The answer used to be that the worker themselves determines it, often with specific guidance or training, by figuring out how to apply the devices, applications, tools, and platforms to which they are given access, to their daily job. This self-guidance generally defines the typical digital workplace journey even today, and constitutes the sort of benign neglect, throw-it-over-the-wall situation that we current find in many organizations. Knowing where the center of gravity should actually be has become important lately for several strategic reasons. First, it’s very useful in identifying where digital workplace teams should spend the majority of their design and analytics time so they can ensure what they provide works well and is optimized for the purposes to which its currently being used. Second, because the digital employee experience has become so fragmented and siloed that just finding and navigating apps, data/docs, channels, and experiences has become its own significant overhead, it allows us to identify where we should be integrating said side journeys into acommon hub.
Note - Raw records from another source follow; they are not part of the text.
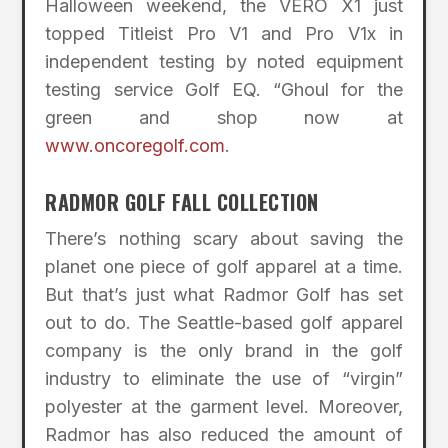
Halloween weekend, the VERO X1 just
topped Titleist Pro V1 and Pro V1x in
independent testing by noted equipment
testing service Golf EQ. “Ghoul for the
green and shop now at
www.oncoregolf.com
.
RADMOR GOLF FALL COLLECTION
There’s nothing scary about saving the
planet one piece of golf apparel at a time.
But that’s just what Radmor Golf has set
out to do. The Seattle-based golf apparel
company is the only brand in the golf
industry to eliminate the use of “virgin”
polyester at the garment level. Moreover,
Radmor has also reduced the amount of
Finally, it just gives us a better operating lens to the digital life of the employee and the business: We can see how to better situate IT within the broader worker journey to produce the best outcomes, onboarding and cross training becomes simplified through a more standardized user experience and thus faster/easier, which means satisfaction and retention becomes higher, adoption/effectiveness of digital workplace investments is greater,
and so on. Why? Because this lens provides a more systematic and overarching view that aims at overall stakeholder needs better. It also avoids the traditional point solution myopia that makes it hard to see the big picture or understand properly how an IT system actually contributes to the business (a surprisingly thorny problem.) A number of virtual “places” have come and (largely) gone over the years that attempt to partially address the center of gravity issue. That’s because of the significant payoff in doing so compared to focusing on less traveled — off dramatically less, areas of the digital workplace (_see_: SharePoint team site graveyards, largely abandoned intranets, and almost useless search engines.) There’s also a lot of edge IT to sort through: The average large enterprise has, to the surprise of most I find, between 1,000 and 3,000 applications that run the business. But in my experience over the last couple of decades, although the number of apps keeps growing substantially, most employees only use a small subset on a regular basis, usually a foundational set that almost every employees uses, then a different set of apps based ontheir work persona.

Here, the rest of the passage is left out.